Consider all family members when staying clean. That includes your pooch... After you walk your pup, clean his paws with a non toxic wash before entering the house.
When shopping, carry antibacterial wipes to clean baskets and handles; do your best to avoid placing produce on the conveyor belt for scanning. Instead, remove the label and hand it to the cashier.
The ancient Japanese custom of keeping shoes outside the home shows respect. It's also a wise practice to keep your house free of street germs. Infectious disease specialist Mary E. Schmidt, said in Huffington Post, that it’s possible for Covid-19 germs to stay on shoes for 5 days on synthetic materials, but would likely dissipate faster on natural materials. So if you’ve worn your shoes in areas where others also have been walking, such as a park or grocery store, you might be tracking their germs. Ways to stay safe include, wearing washable shoes. Spray shoes with a disinfectant and keep footwear in a confined area, either outside the house, or inside on a washable mat.

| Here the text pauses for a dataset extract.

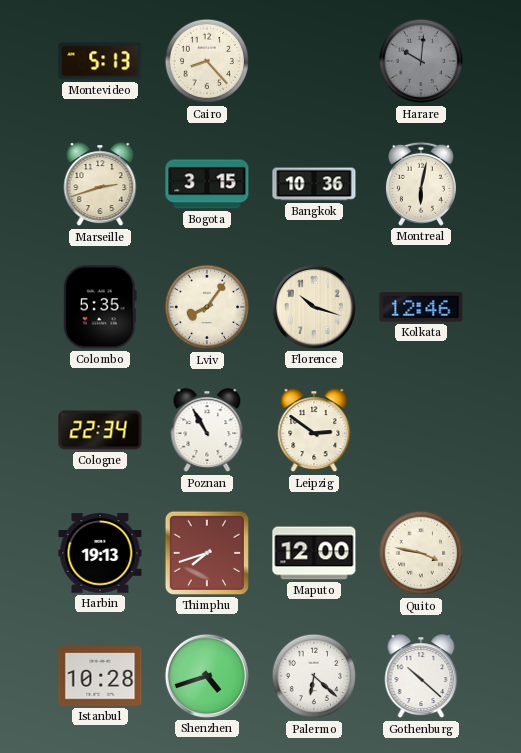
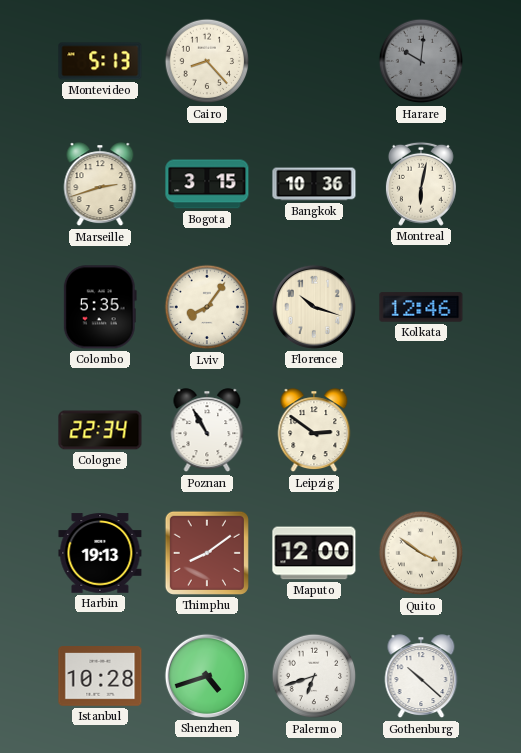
Thimphu: 7:42 -> 8:09
Quito: 3:47 -> 3:51
Palermo: 6:22 -> 6:42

On the path to forming new healthful habits, remember, there is only so much you can do. Wellness is a way of life. Not a popup shop. And self-care is an essential part of that. Be sure to keep your body strong and harmonised. Get sufficient sleep. Do your best to reduce stress. Throughout the day, draw awareness to your breath. And when needed, practice deep slow, centering breaths. At the same time, remember we are all in this together. So it's time to turn the dial on compassion way up. If you are able to lend a hand to those in high risk categories such as the elderly and people with compromised immune systems, please do so. Get creative about ways to help. Make phone calls. Check on neighbors. Use social media to expand your reach and comfort those in need. And stay in the moment. Notice what is. Appreciate your gifts. Enjoy the beauty of life, and open your heart to others. The hope is, after this time passes... we will look back on these days as a time of growth, sharing, and wisdom.